Fine-tuned Checkpoints

Checkpoint Dataset Steps FID LPIPS Status
phase_a_50k 50K synthetic pairs 50K TBD TBD Training
phase_b_clinical Clinical + synthetic TBD TBD TBD Planned

Downloading checkpoints

# Phase A (50K steps) - coming soon
# Will be available via Hugging Face Hub

Training Your Own

See docs/GPU_TRAINING_GUIDE.md for instructions on training from scratch.

# Generate training data
python scripts/generate_synthetic_data.py --input data/ffhq_samples/ --output data/synthetic_pairs/ --num 50000

# Train Phase A
python scripts/train_controlnet.py --data_dir data/synthetic_pairs/ --output_dir checkpoints/ --num_train_steps 50000

Hardware Requirements

Task Min VRAM Recommended Time
Inference (single image) 6 GB 8 GB ~5 sec
Inference (batch of 16) 12 GB 16 GB ~30 sec
Training Phase A (10K steps) 24 GB 40 GB (A100) ~1 hour
Training Phase A (50K steps) 40 GB 80 GB (A100) ~6 hours
Training Phase B 40 GB 80 GB (A100) ~30 hours

Planned Models

The following models are on the roadmap as LandmarkDiff moves toward a 3D-native pipeline (phone video scan to interactive 3D surgical preview).

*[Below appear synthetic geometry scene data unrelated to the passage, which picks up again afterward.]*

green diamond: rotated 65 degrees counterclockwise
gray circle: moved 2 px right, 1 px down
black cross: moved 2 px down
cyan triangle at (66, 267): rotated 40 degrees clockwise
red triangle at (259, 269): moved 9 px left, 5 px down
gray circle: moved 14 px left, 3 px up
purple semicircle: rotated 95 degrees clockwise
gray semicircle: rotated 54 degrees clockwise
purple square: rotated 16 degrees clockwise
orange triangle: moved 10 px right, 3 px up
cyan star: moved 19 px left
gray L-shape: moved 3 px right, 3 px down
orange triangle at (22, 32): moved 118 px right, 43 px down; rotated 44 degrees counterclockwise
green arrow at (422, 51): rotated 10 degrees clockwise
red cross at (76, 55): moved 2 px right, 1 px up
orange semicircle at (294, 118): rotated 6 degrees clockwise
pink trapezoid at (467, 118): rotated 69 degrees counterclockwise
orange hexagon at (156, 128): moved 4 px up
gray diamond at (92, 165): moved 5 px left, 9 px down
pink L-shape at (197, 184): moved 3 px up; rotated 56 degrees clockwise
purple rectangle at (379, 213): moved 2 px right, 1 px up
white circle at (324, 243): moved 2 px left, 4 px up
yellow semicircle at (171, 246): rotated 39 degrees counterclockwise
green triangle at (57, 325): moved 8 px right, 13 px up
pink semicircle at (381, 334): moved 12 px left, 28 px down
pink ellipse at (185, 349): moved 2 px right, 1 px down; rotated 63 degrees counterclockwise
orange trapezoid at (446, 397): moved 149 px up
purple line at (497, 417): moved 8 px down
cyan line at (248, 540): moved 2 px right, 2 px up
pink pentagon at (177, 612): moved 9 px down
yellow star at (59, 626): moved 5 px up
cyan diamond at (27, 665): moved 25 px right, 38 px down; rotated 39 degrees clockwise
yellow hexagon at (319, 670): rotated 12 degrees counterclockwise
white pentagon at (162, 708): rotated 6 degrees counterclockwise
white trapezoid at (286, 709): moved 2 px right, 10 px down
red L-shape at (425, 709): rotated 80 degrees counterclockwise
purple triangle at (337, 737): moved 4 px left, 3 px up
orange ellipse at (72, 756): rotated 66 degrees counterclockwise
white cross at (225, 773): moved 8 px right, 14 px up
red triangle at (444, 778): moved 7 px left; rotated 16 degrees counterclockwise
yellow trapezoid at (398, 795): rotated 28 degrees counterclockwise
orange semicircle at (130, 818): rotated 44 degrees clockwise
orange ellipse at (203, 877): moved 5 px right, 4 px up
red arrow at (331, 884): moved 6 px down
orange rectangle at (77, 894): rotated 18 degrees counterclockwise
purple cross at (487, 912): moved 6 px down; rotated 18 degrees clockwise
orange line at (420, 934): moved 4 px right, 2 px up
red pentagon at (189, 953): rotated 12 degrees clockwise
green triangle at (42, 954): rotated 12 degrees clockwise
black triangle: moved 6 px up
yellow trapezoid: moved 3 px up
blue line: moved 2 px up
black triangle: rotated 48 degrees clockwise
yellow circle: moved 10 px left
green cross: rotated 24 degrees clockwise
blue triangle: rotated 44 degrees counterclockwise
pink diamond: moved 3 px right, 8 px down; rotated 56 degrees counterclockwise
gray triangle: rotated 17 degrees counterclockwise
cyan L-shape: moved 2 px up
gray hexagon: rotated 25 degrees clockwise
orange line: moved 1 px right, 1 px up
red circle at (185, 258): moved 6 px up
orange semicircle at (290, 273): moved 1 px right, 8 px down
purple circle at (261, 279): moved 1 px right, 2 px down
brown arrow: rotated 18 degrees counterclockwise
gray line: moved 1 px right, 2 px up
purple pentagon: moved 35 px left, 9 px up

None of these are available yet; this section previews what is coming.

Model Approach Purpose Status
3D Face Reconstruction FLAME-based fitting or neural implicit (NeRF/3DGS) Reconstruct a textured 3D face mesh from a short phone video scan Research
3D Deformation Model Mesh-space surgical simulation Apply procedure-specific displacements directly on 3D mesh vertices instead of 2D pixel warps Research
Multi-View Consistency View-conditioned diffusion or 3DGS rendering Ensure deformed face renders consistently across arbitrary viewpoints Research
Mobile-Optimized Inference Distilled/quantized pipeline Run landmark detection, reconstruction, and preview on-device with acceptable latency Planned

3D face reconstruction model

Replaces the current single-image 2D pipeline entry point. Given 10-30 frames from a phone video scan (patient rotating their head), reconstructs a FLAME mesh with per-vertex texture. Candidate approaches include DECA-style regression, optimization-based FLAME fitting from MediaPipe landmarks, and feed-forward 3DGS methods.

3D deformation model

Operates on the reconstructed mesh rather than on 2D pixel coordinates. Existing procedure presets (rhinoplasty, blepharoplasty, etc.) would be re-expressed as 3D vertex displacement fields, enabling anatomically grounded deformations that look correct from any viewing angle.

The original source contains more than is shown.